# What the task asks
At the line with "Identify the location", start transcribing; stop after the last line of the data below. Keep it exact and leave pictures out.
[[ Records shown, beginning ]]
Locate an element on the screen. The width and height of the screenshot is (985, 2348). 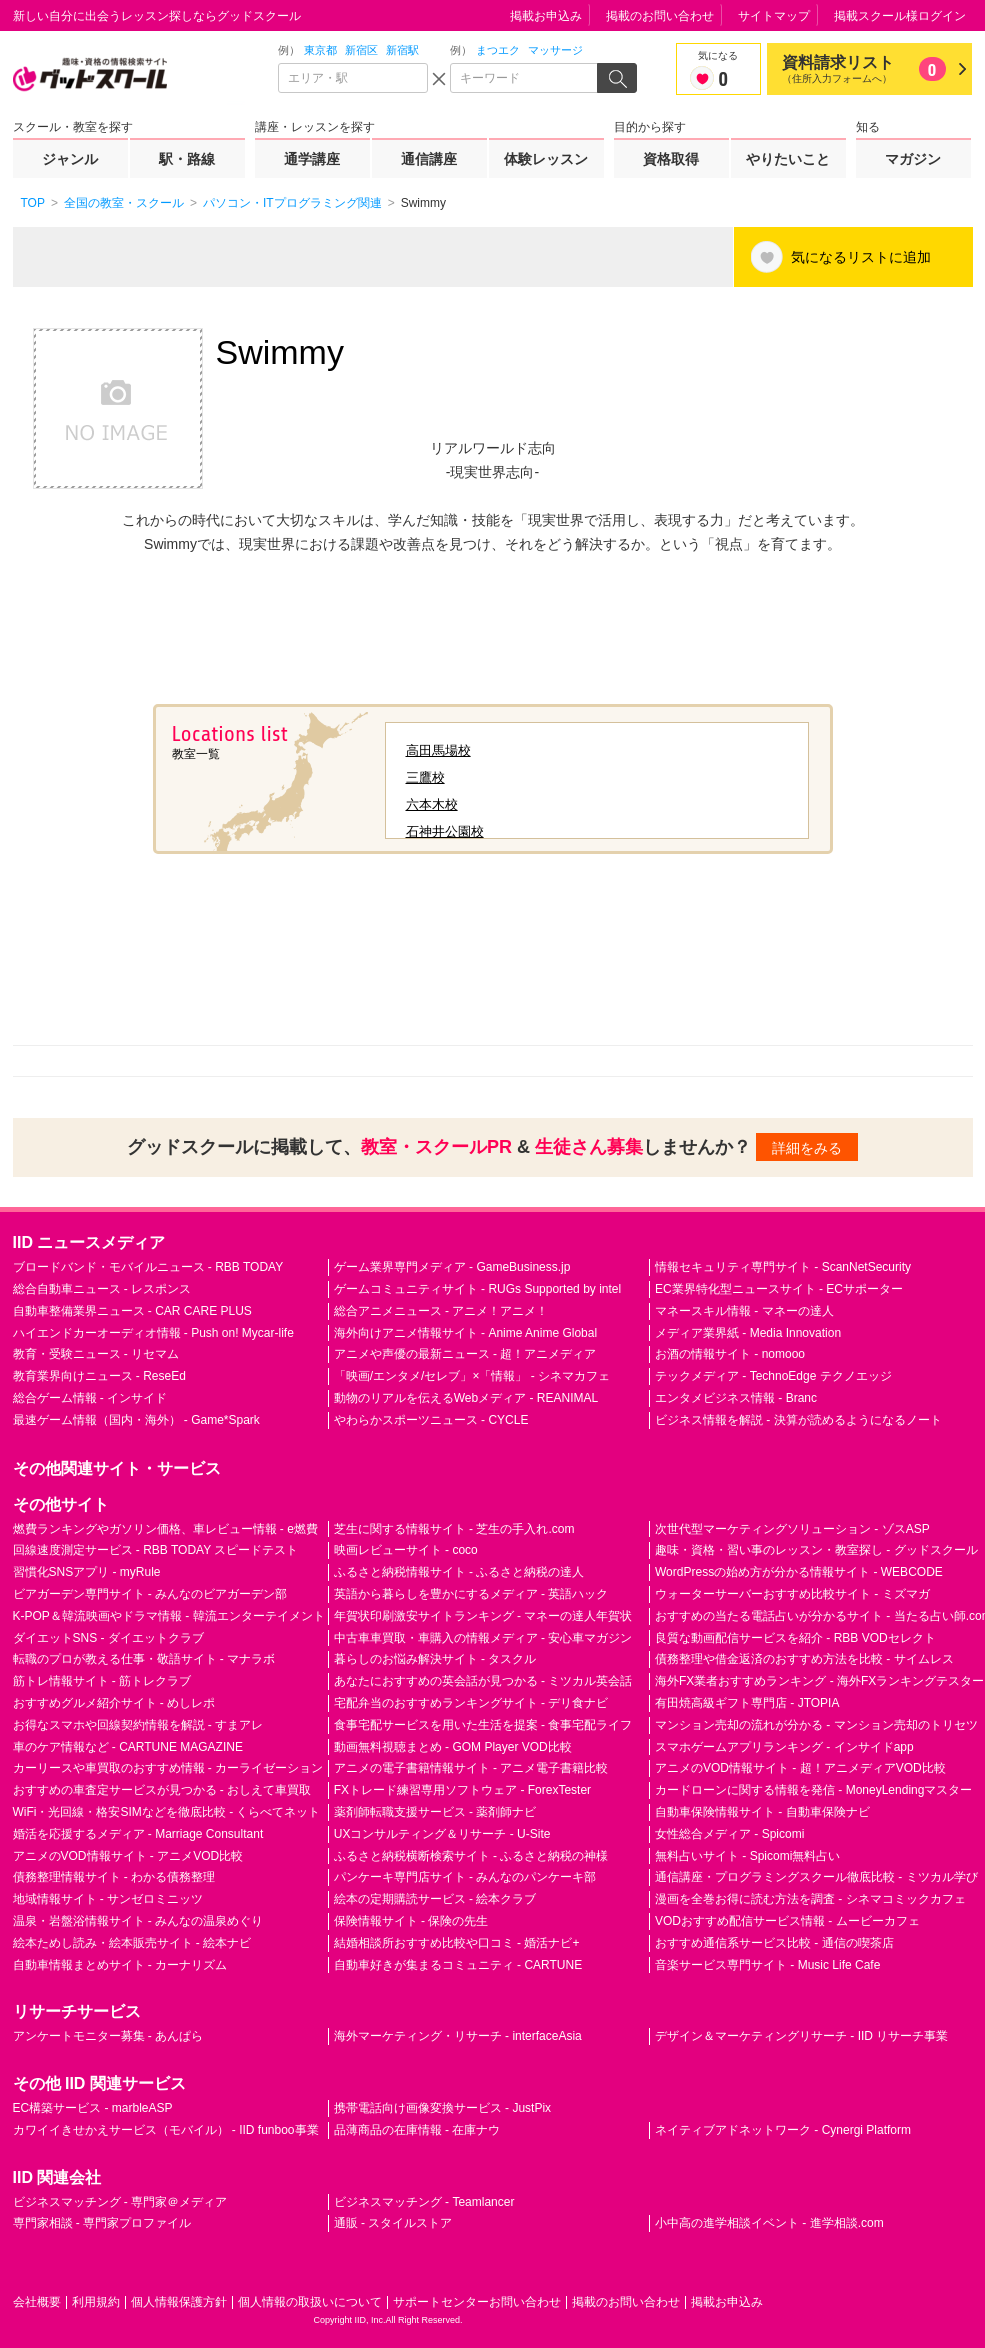
まつエク is located at coordinates (498, 50).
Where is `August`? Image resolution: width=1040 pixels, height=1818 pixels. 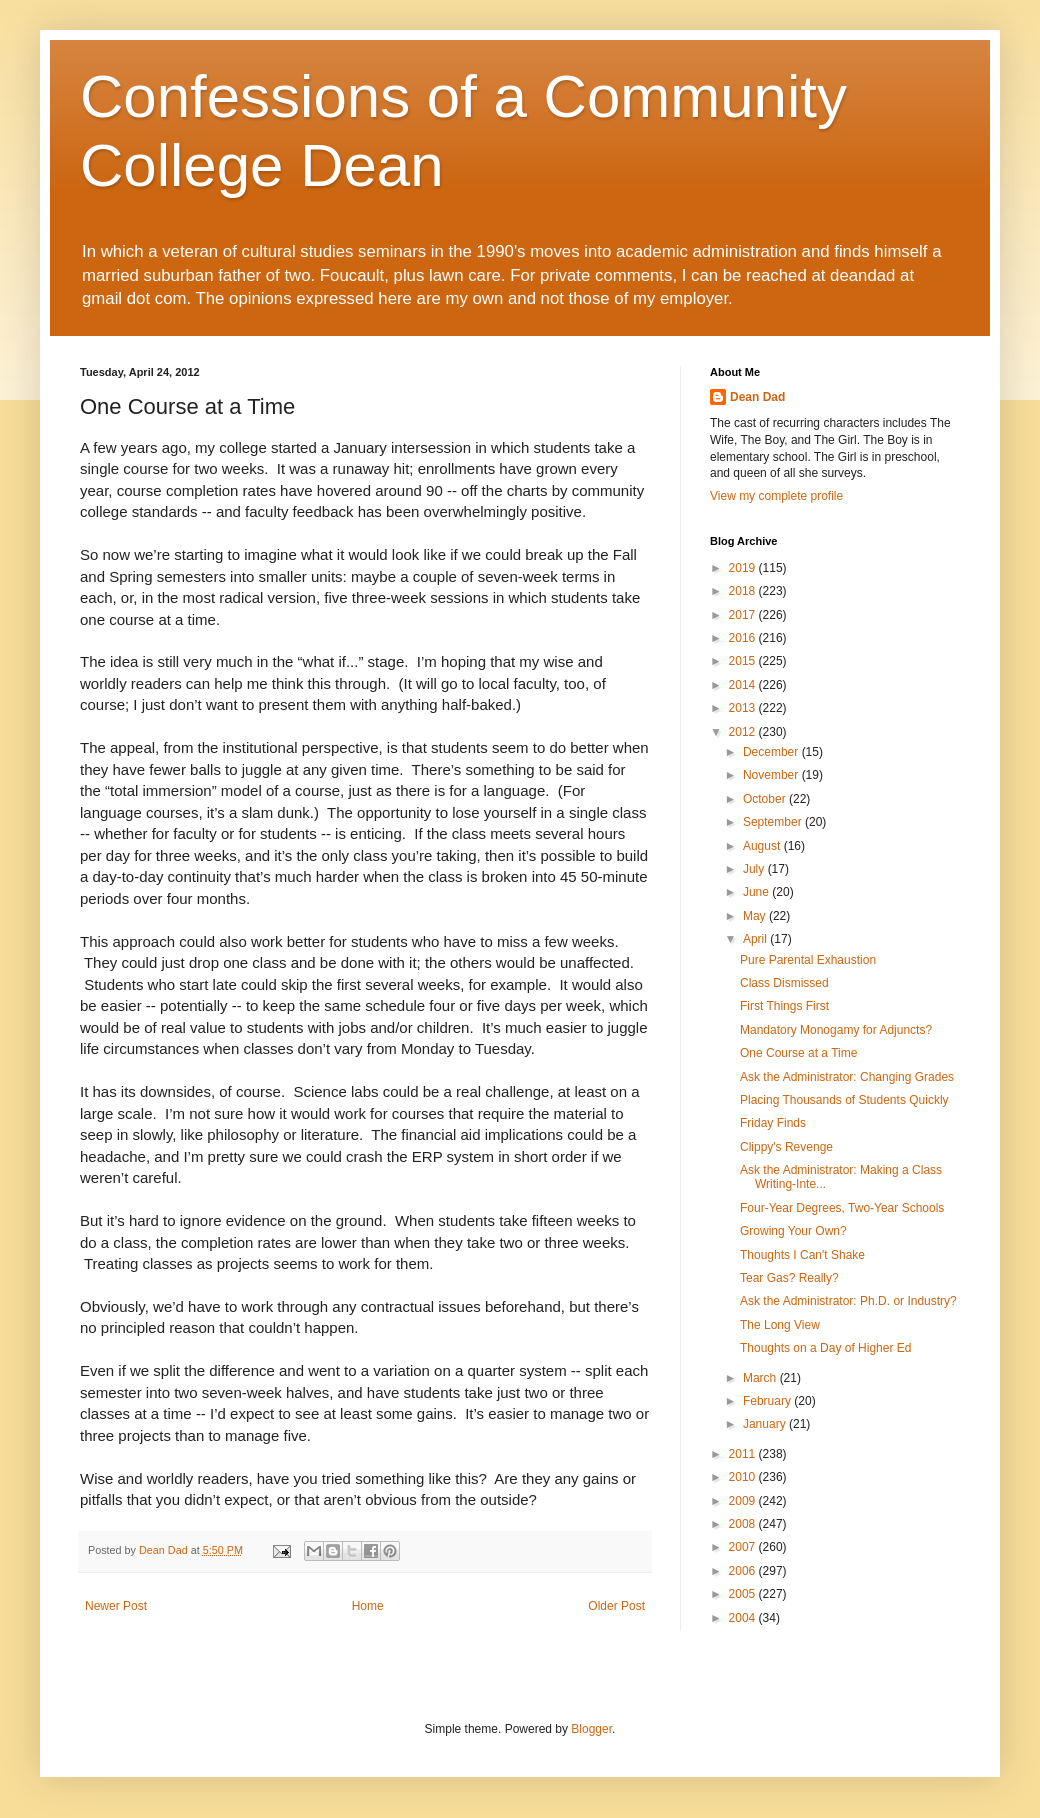 August is located at coordinates (763, 846).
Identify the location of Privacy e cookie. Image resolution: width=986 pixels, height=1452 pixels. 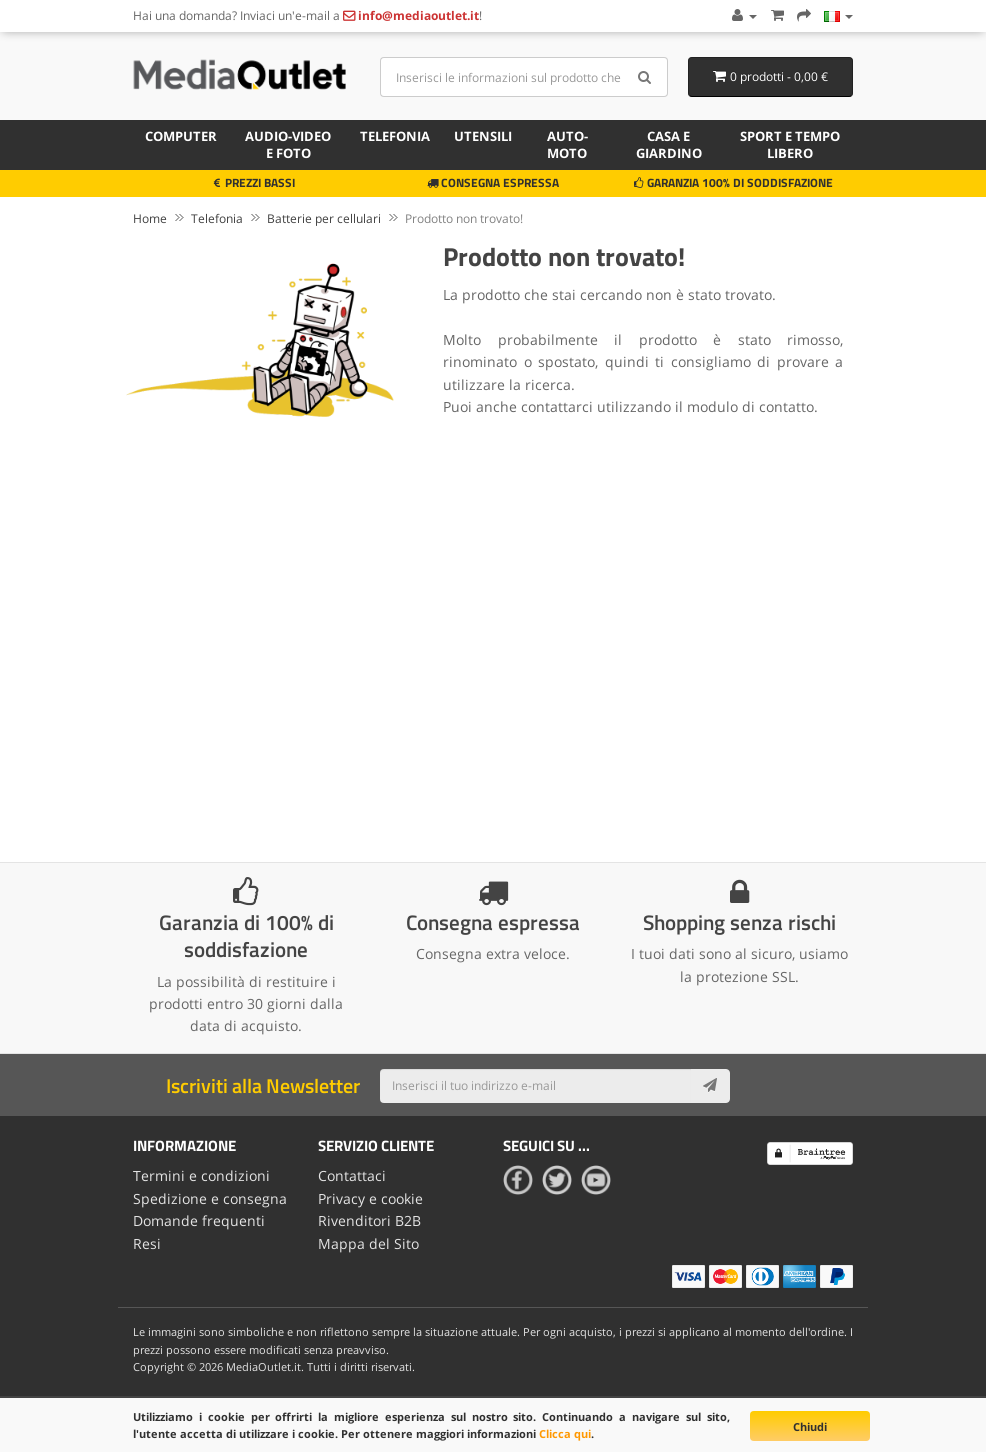
(370, 1198).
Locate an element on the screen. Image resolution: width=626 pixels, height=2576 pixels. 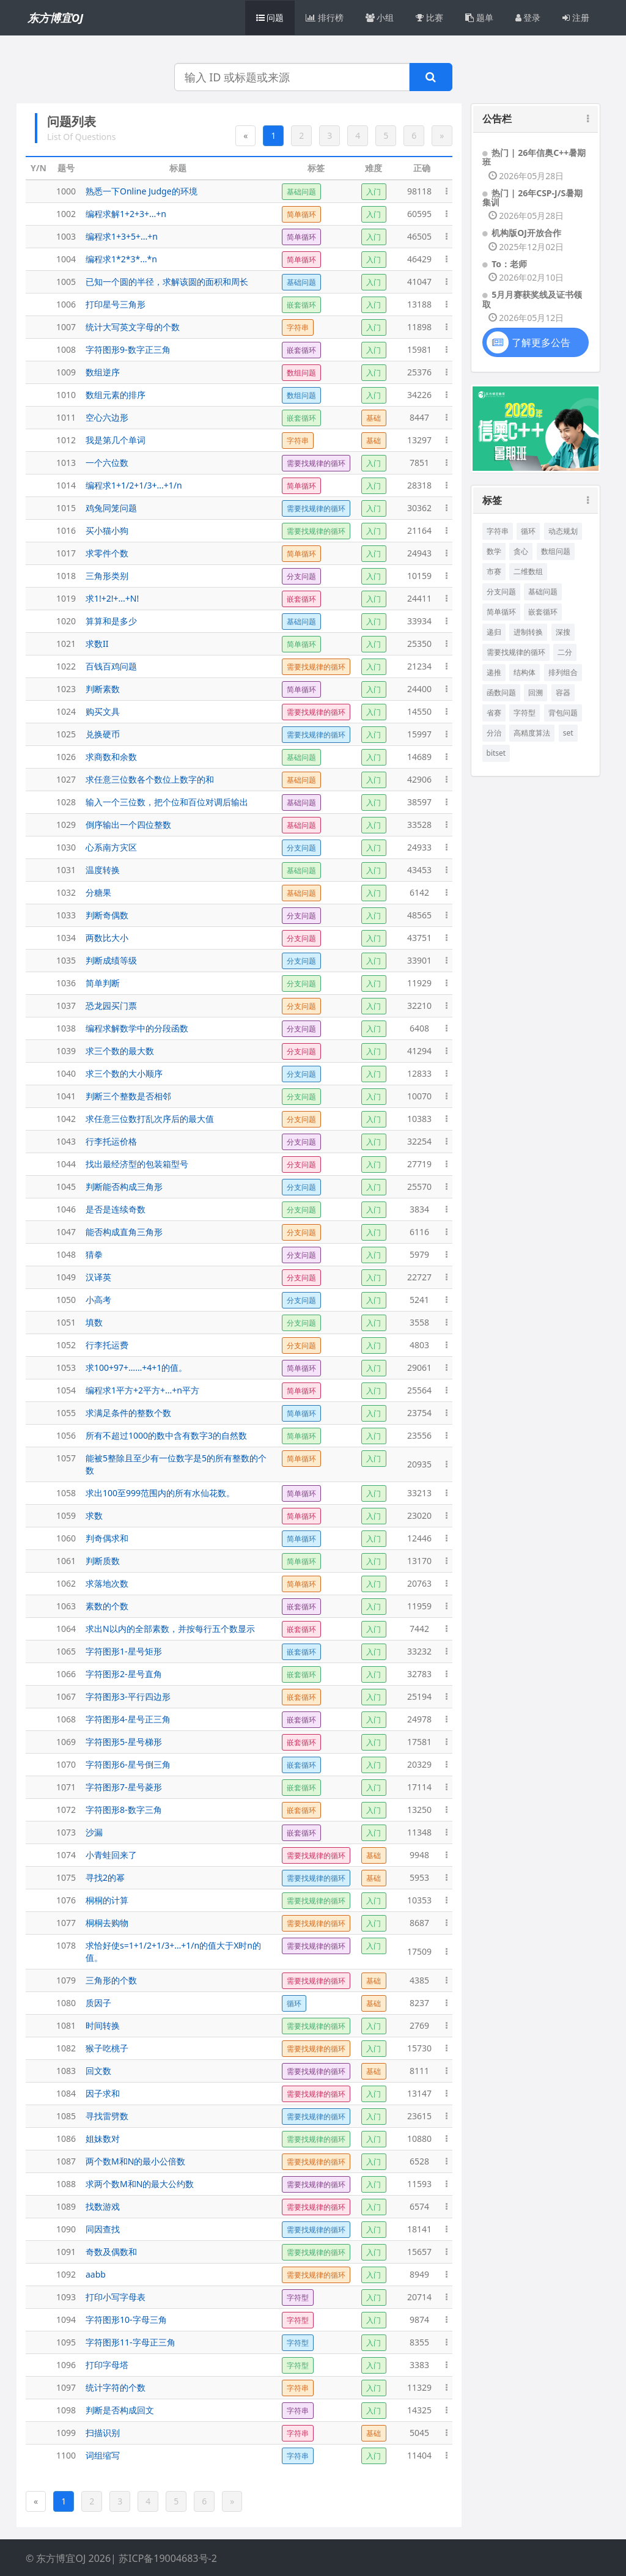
[[ Records shown, end ]]
# Reply
Identify the location of Privacy e cookie. Image resolution: width=986 pixels, height=1452 pixels. 
(370, 1198).
Locate an element on the screen. Image resolution: width=626 pixels, height=2576 pixels. 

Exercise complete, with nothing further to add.